* **MATERIAL PROVIDED**

*** Begin section ***

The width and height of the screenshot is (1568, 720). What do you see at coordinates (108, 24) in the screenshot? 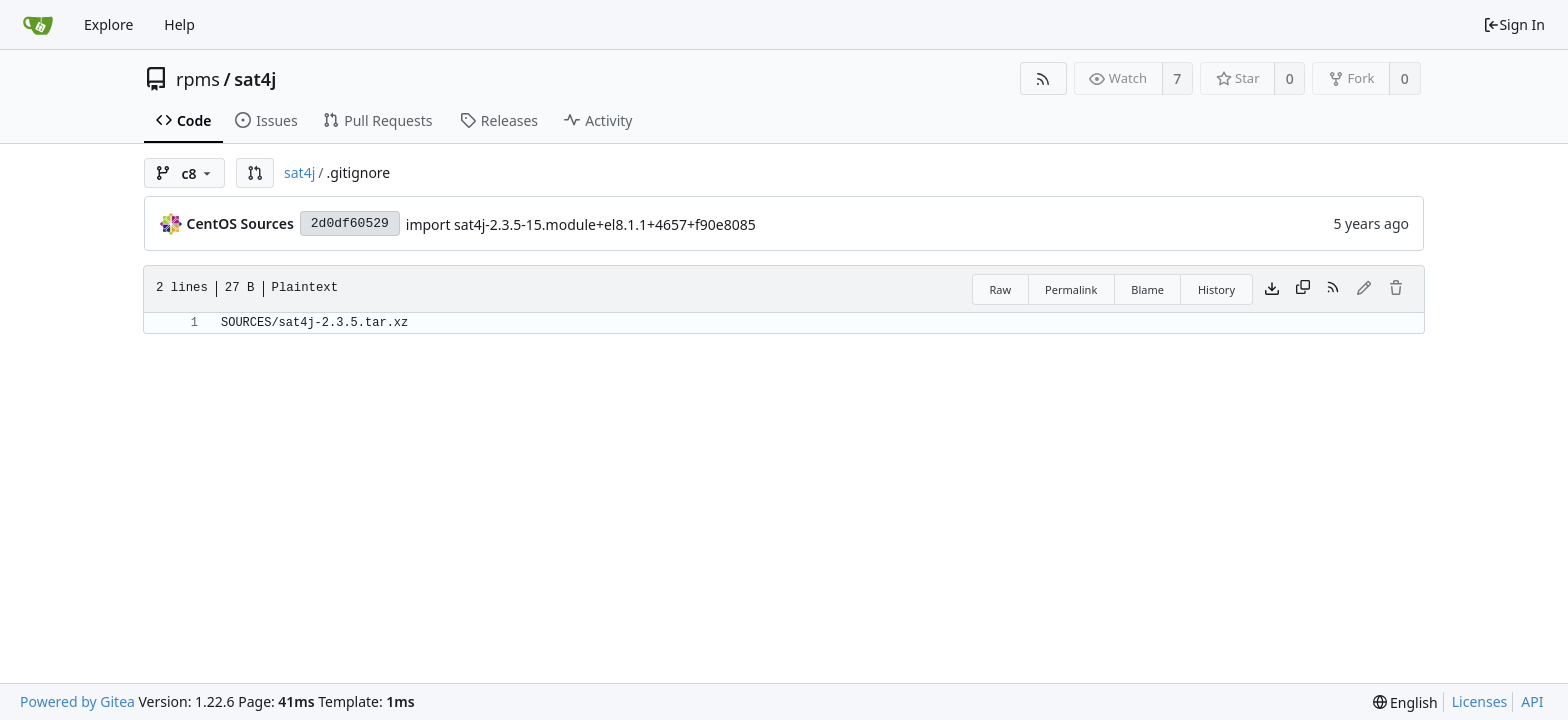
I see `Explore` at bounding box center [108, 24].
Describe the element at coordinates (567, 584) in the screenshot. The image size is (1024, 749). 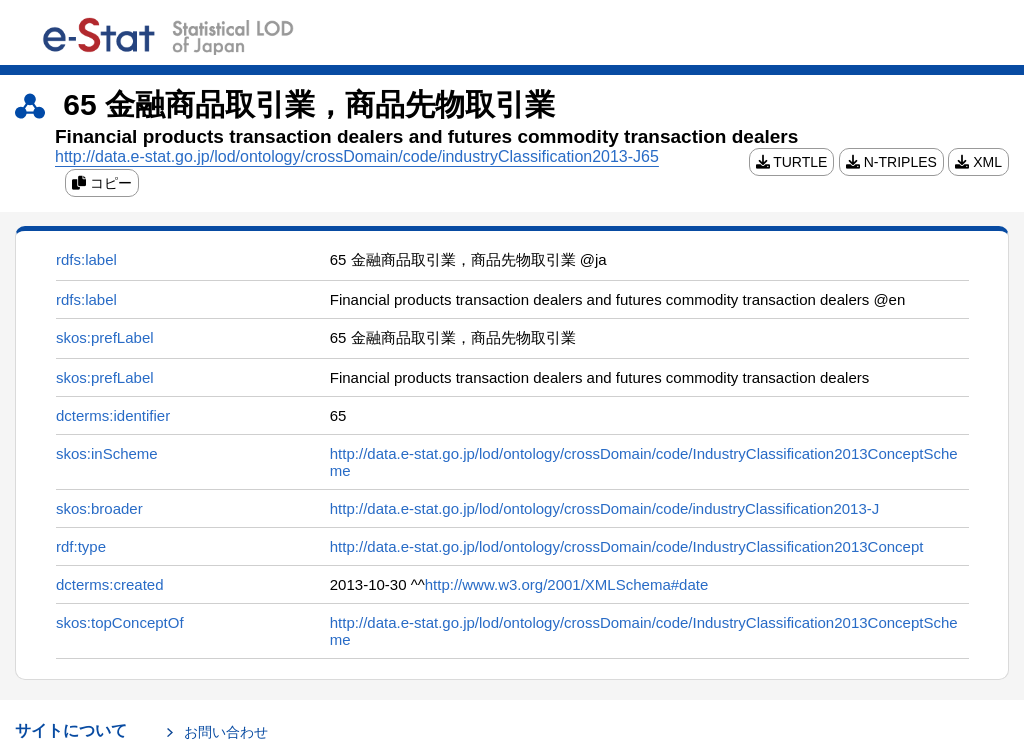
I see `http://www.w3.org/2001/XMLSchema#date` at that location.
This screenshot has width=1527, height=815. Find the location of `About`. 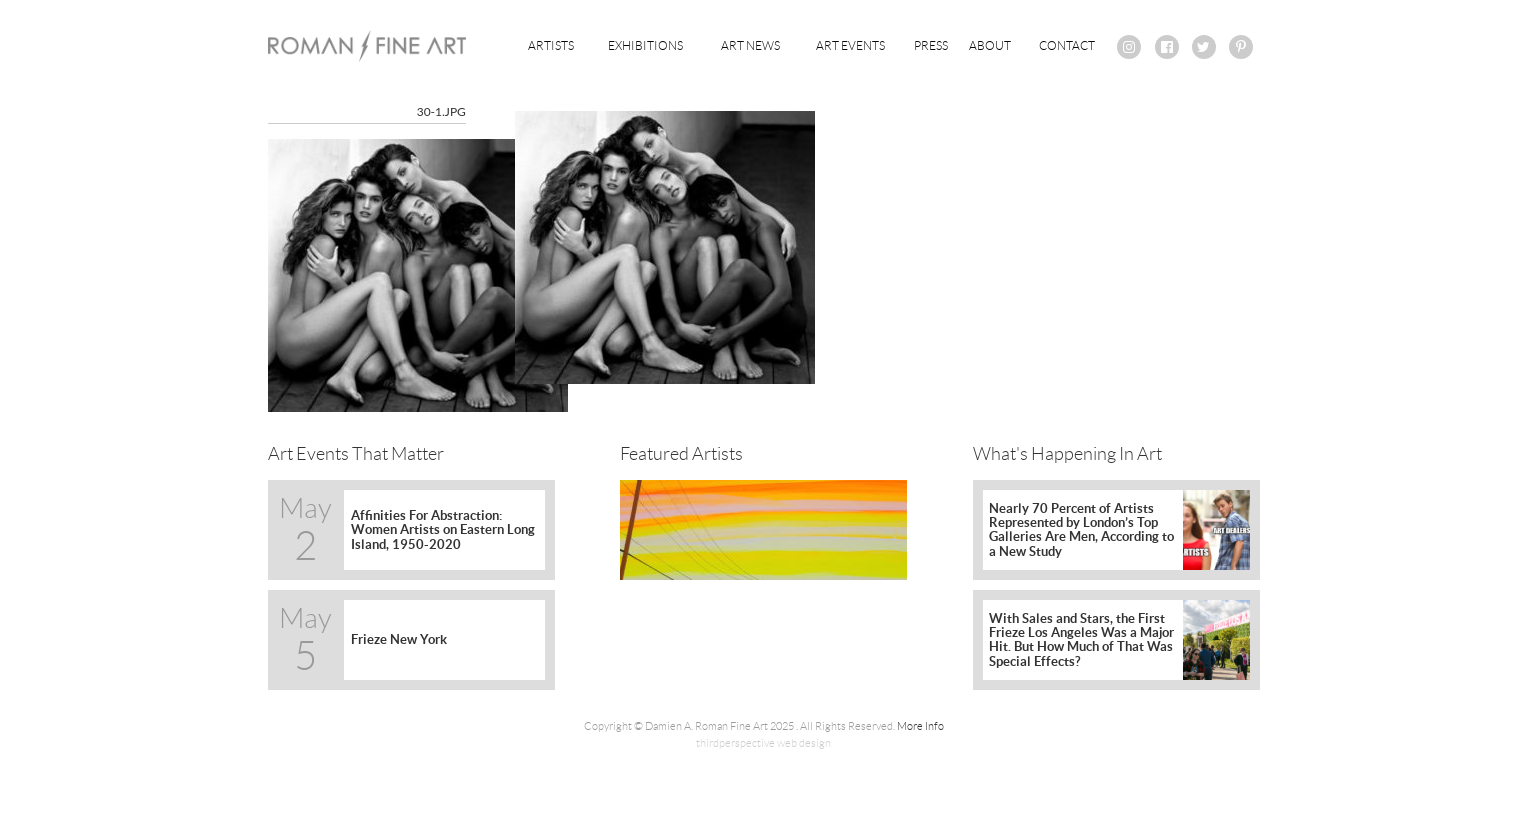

*** End section ***
*** Begin section ***

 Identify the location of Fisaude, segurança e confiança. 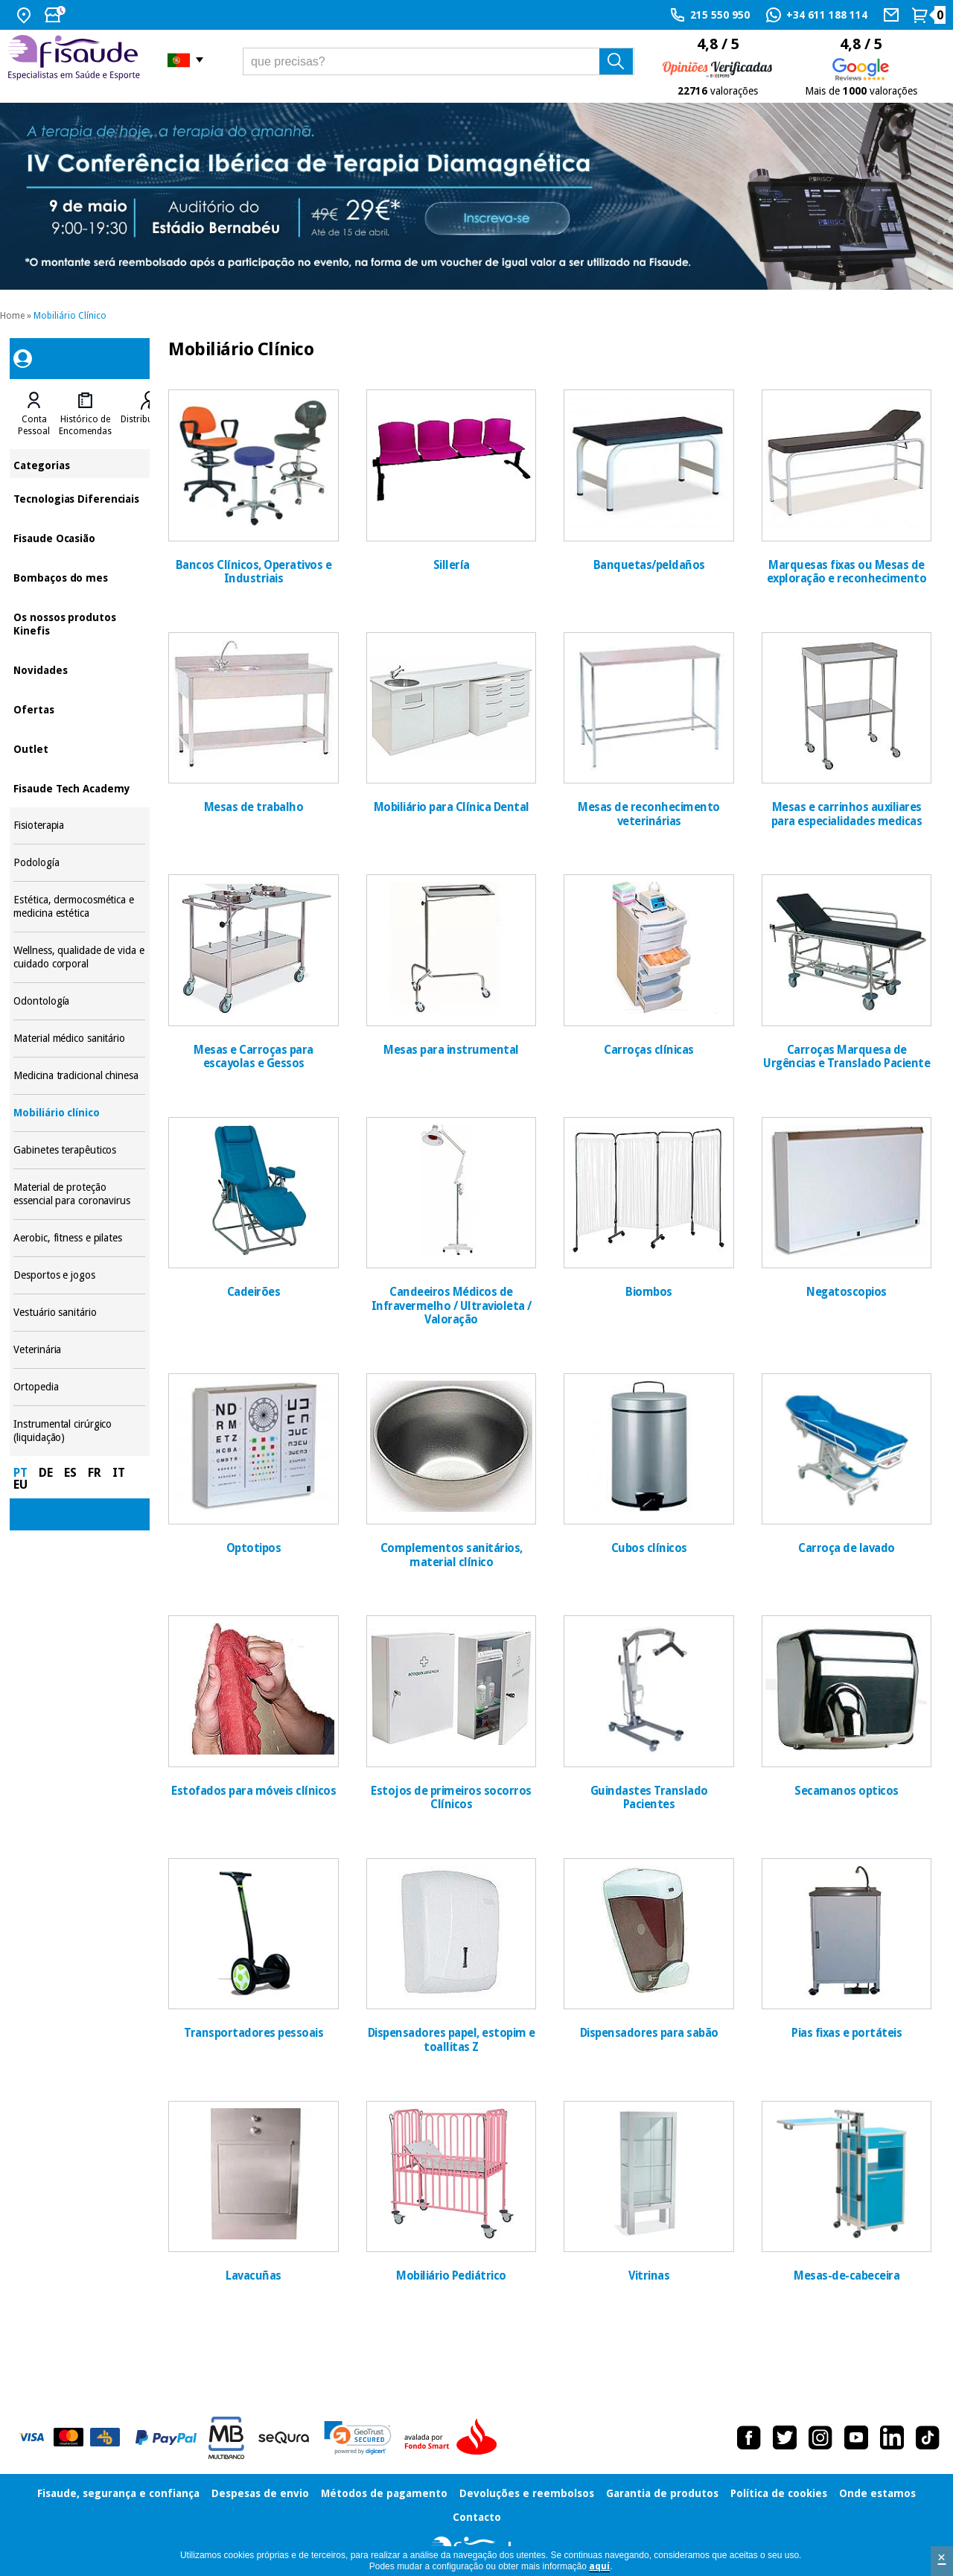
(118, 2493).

*** End section ***

* **DIRECTIONS FOR THIS TASK**
Print, word for word, the lines above that run from the line containing "The width and" to the line containing "This screenshot has", both included. Keep the pictures out.

* **TASK SOLUTION**
The width and height of the screenshot is (1568, 720). What do you see at coordinates (108, 24) in the screenshot? 
I see `Explore` at bounding box center [108, 24].
Describe the element at coordinates (567, 584) in the screenshot. The image size is (1024, 749). 
I see `http://www.w3.org/2001/XMLSchema#date` at that location.
This screenshot has width=1527, height=815. Find the location of `About`. 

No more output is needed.